I am impressed by their missionary zeal, their rapid response, their colourful collection of words clinging to the sides of buses up and down and across the country. The people behind the Humanist Advertising campaign which splashes a moving message across our towns and cities simply reads: 'There's probably no God. Now stop worrying and enjoy your life.' I don't see the problem myself. The campaign was began in response to various Christian advertising campaigns that have appeared in the same place (and whose webistes promised 'non-Christians an eternity of torment in a lake of fire.' Ouch!) I'm not sure what worrying or lack of enjoyment I experience as a result of actually believing that there is a God, mind, but the Atheist advertisers have, in my mind, every right to spread their message. 'There's no God.' 'Probably' Or as Richard Dawkins says, 'Almost certainly.'
Since I gave up my car a couple of years ago I have spent much time on buses and trains and have rather enjoyed the experience. There have been a few occasions of frustration caused by late arrivals, non arrivals, delays and missed buses but apart from that I quite like travelling by public transport. For the most part things work well. The journey gives me time to think or read or grapple with the crossword or catch up with some work or watch the world go by or, rather, watching the world watching me go by. Criss crossing through each other's lives, all going somewhere, anywhere, moving on, moving away. I wonder how many of my fellow travellers worry about the existence of God or if their lives are only half enjoyed because they just don't know what or who is out there or up there or if there is anything or anyone anywhere that makes it all worthwhile.

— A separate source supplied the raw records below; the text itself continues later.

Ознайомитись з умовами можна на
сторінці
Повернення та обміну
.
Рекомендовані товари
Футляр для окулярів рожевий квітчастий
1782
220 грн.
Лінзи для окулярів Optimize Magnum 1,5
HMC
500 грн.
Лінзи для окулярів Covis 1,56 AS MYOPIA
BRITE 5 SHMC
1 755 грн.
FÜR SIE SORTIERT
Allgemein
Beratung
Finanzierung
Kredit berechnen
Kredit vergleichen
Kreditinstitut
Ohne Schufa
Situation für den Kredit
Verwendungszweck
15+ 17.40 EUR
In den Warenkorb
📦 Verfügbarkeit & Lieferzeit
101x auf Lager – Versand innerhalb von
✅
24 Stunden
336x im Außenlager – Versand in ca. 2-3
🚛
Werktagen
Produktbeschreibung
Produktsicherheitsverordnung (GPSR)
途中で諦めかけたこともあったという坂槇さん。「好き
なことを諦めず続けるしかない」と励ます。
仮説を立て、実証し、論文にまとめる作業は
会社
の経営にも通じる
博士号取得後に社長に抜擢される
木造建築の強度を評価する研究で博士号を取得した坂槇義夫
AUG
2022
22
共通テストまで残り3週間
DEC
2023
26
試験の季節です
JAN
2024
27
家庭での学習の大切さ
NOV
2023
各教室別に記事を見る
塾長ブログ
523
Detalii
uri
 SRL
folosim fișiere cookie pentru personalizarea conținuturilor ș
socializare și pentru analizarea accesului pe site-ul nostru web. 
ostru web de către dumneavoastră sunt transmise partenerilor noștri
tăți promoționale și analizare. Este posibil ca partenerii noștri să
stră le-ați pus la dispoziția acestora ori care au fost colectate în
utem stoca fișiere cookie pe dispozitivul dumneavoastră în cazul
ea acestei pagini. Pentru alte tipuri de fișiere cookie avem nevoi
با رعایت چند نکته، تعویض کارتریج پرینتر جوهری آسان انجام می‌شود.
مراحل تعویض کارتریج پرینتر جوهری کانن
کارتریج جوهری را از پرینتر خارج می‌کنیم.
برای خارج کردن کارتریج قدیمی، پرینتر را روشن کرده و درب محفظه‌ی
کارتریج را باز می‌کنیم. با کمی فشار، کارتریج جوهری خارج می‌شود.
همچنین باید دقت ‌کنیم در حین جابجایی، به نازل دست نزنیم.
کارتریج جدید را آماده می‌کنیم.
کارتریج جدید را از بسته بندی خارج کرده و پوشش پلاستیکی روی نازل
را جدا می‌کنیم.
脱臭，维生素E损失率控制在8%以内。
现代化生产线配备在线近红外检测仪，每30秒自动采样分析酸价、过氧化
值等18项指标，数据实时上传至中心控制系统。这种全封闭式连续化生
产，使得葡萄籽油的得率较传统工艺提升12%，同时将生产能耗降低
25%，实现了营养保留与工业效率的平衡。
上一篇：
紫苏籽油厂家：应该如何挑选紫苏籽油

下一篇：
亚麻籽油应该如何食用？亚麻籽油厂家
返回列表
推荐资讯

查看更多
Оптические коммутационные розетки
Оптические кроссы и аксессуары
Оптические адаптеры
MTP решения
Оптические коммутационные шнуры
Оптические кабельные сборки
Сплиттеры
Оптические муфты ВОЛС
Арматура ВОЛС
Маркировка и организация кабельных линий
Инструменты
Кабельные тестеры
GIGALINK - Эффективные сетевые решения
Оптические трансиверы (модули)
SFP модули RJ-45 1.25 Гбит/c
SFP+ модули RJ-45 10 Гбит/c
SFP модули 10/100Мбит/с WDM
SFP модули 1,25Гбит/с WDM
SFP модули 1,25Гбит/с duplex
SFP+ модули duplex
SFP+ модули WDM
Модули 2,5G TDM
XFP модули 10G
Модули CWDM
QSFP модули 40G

A Christian bus driver has refused to drive a bus that carries the campaign. I see his point but I won't be waving the next bus on because of what message it carries. Rather, I shall see the irony of being carried along by a bus that proclaims that there probably isn't a God. After all, I shall be planning my school assembly (to be delivered to a mixed bag of Christians, atheists, agnostics or 'couldn't care lessers') or writing a homily or grappling with the crossword or watching the world watching me go by: making my way through my day, through my life, trying to get somewhere. Like everyone else on the bus. Or maybe, just maybe, I shall be on a bus telling me that 'Every little helps' or one that entices me to try the new Flame Grill Burger from McDonalds. Either way, I hope I shall arrive safely.